Recommendation Engine
A two-tower neural network:
- Tower 1 — encodes user state (watch history, device, time of day, location)
- Tower 2 — encodes video features (visual embeddings, audio, caption text)
Dot product gives a relevance score. The model runs online for top-k retrieval, then a ranker applies real-time signals (trending, friend activity) before the feed is assembled.
Feed Assembly (Pre-compute + Real-time Merge)
This is where TikTok differs from Twitter/Instagram:
- Celebrity/high-follow accounts — fan-out on write (posts pushed to follower inboxes eagerly)
- Regular accounts — fan-out on read (merged at request time)
The feed service merges both lists, injects ML-recommended videos, and applies diversity rules to avoid repetition. Final feed is cached in Redis with a 300s TTL.
Kafka Message Bus
All write events (upload complete, like, follow, watch-complete) are published to Kafka topics. Downstream consumers include:
- Analytics pipeline
- Notification fan-out
- ML feature store updater
- Search indexer
Topics are partitioned by user_id for ordered processing per user. This decouples services and allows independent scaling.
Database Strategy
| Store | Use Case | Why |
|---|---|---|
| MySQL / Vitess | User profiles, video metadata, social graph | ACID, sharded by user_id
|
| Redis Cluster | Counters (likes, views), session tokens, feed cache | Sub-millisecond reads |
| Cassandra | Watch history, timelines, notification logs | Wide-row reads, high write throughput |
4. Key Design Trade-offs
Fan-out on Write vs Read
The classic dilemma in social feed systems. TikTok uses a hybrid approach (the "celebrity problem" split):
Fan-out on write (for accounts with millions of followers):
- Read path is O(1) — just read the inbox
- Fast feed assembly at serving time
- Massive write amplification when a celebrity posts
Fan-out on read (for regular users):
- No write amplification on post
- Storage-efficient
- Slower feed assembly if following thousands of accounts
Eventual vs Strong Consistency
Like/view counts can lag by a few seconds — nobody notices. But user authentication tokens and billing events require strong consistency. TikTok segments these into separate storage tiers with different consistency guarantees, accepting complexity for throughput on hot paths.
Push vs Pull for Notifications
Likes and comments use WebSocket push for real-time delivery. Less critical notifications (weekly summaries, suggested follows) use a pull-based batch pipeline that runs every few hours — no need to maintain a persistent connection for a weekly digest email.

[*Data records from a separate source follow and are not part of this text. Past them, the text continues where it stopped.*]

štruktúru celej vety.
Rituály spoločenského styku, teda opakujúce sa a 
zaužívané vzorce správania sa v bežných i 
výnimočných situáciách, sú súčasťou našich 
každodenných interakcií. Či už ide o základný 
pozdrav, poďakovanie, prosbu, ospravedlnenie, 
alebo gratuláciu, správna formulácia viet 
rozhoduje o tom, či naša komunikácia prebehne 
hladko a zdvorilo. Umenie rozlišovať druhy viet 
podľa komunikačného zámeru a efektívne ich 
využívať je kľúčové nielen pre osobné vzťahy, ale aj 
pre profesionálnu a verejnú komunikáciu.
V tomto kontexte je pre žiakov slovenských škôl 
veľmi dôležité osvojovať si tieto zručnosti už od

5. Back-of-Envelope Estimates
Assumptions: 1B MAU, 500M DAU, avg user watches 45 min/day, avg video = 30 sec ~= 8 MB (720p). 34M uploads/day ~= 400 uploads/sec peak.
Storage:
34M uploads/day x 8 MB x 3 resolutions = ~816 TB/day of new video
With 3x replication over 5 years = ~4.4 EB total raw storage
Feed reads:
500M DAU x 20 feed refreshes/day / 86,400 sec = ~115,000 feed reads/sec
With 95% Redis cache hit rate -> recommendation backend sees ~5,750 rps
Bandwidth:
500M users x 45 min x 2 Mbps (720p) / 86,400 = ~26 Tbps peak egress
This is why TikTok operates its own backbone in many regions and has deep-peering agreements with major ISPs.
6. What Makes TikTok's Architecture Special?

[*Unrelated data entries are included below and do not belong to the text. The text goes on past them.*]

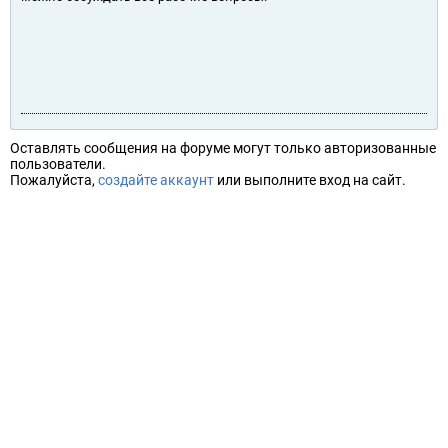
Оставлять сообщения на форуме могут только авторизованные
пользователи.
Пожалуйста,
создайте аккаунт
или выполните вход на сайт.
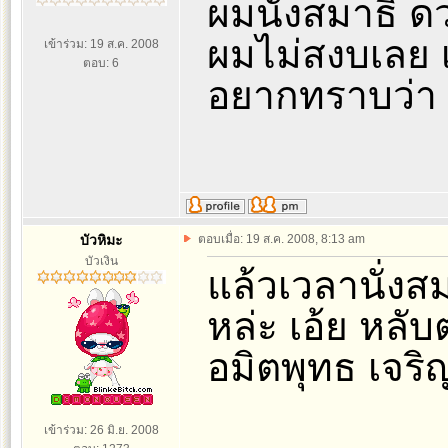
ผมนั่งสมาธิ ดว
ผมไม่สงบเลย 
เข้าร่วม: 19 ส.ค. 2008
ตอบ: 6
อยากทราบว่า จะ
บัวหิมะ
ตอบเมื่อ: 19 ส.ค. 2008, 8:13 am
บัวเงิน
แล้วเวลานั่งส
หล่ะ เอ้ย หลับ
อมิตพุทธ เจร
เข้าร่วม: 26 มิ.ย. 2008
_________________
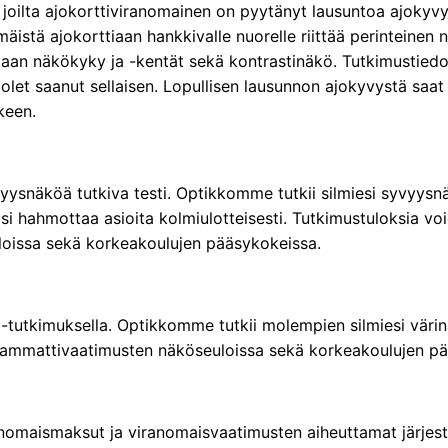
 joilta ajokorttiviranomainen on pyytänyt lausuntoa ajokyvy
istä ajokorttiaan hankkivalle nuorelle riittää perinteinen 
taan näkökyky ja -kentät sekä kontrastinäkö. Tutkimustiedo
olet saanut sellaisen. Lopullisen lausunnon ajokyvystä saat
keen.
vyysnäköä tutkiva testi. Optikkomme tutkii silmiesi syvyysn
i hahmottaa asioita kolmiulotteisesti. Tutkimustuloksia vo
oissa sekä korkeakoulujen pääsykokeissa.
5-tutkimuksella. Optikkomme tutkii molempien silmiesi väri
 ammattivaatimusten näköseuloissa sekä korkeakoulujen pä
nomaismaksut ja viranomaisvaatimusten aiheuttamat järjes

Most social platforms optimize for social graph traversal — show me what people I follow posted. TikTok inverted this: the algorithm is the product. The architecture is built around a recommendation pipeline that must be both blazing-fast and constantly learning from watch signals.
Three things stand out:
Aggressive edge caching — they push video delivery as close to the user as physically possible. The CDN is not a performance optimization; it is the entire delivery strategy.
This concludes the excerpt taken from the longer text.